Just wipes the blood from under my nose with maddening precision, like he’s clearing something from his field of vision.
Only then does he speak again.
“How old were you,” he asks, dabbing at the split in my lip, “when he started using your face to make his point?”
I stare at him.
The question is so direct it doesn’t feel real at first.
Not because of what it asks. Because of who’s asking it. Vaska doesn’t look up from what he’s doing. He presses fresh cotton to my lip, steady and impersonal, like he asked me what time it is.
My mouth opens.
Closes.
I don’t answer.
His thumb shifts against my jaw—not hard, just enough to keep my face where he wants it.
“How old?”
I swallow.
The room feels too warm all of a sudden. Too small.
“Thirteen,” I say.
The word comes out flat.
I hate that. Like I’m reporting weather. Like it happened to somebody else. Vaska doesn’t react.
Not to the number. Not to the way it leaves my mouth like it means nothing.
He just tosses the bloodied cotton onto the table and reaches for another piece.
“Your mother?”
My throat tightens. “Murdered when I was eight.”

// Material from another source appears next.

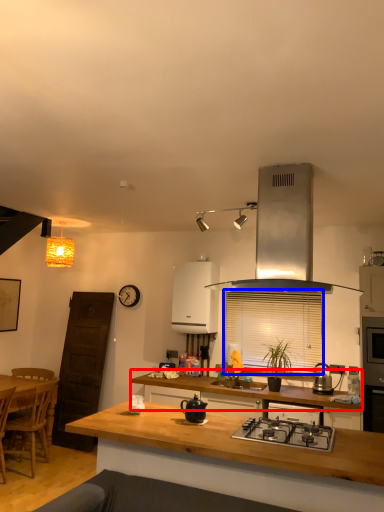 Question: Which object is closer to the camera taking this photo, cabinetry (highlighted by a red box) or window screen (highlighted by a blue box)?

Choices:
 (A) cabinetry
 (B) window screen

Answer: (A) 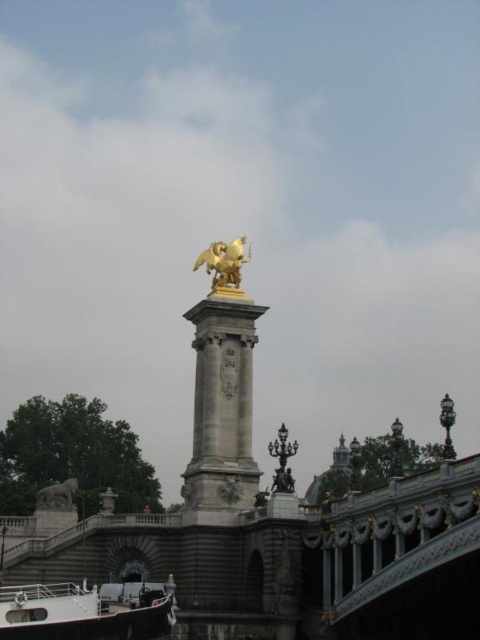 How much distance is there between gold polished statue at center and gold polished statue at upper center?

He nods once like he’s slotting the fact into place.
“And your father?”
I hesitate for half a second. Because I know he knows that answer. Everyone knows when my father was killed. But mostly because saying his name out loud always makes him feel real again, and I don’t know which version of him Vaska is asking about—the man who existed before, or the one who died and left me with Gabriel.
“Selim Kaya,” I say quietly. “Dead when I was thirteen.”
Only then do Vaska’s eyes lift to mine.
Brief.
Direct. Too knowing.
“And that’s when it started.”
Not a question.
I stare back at him, breathing shallow.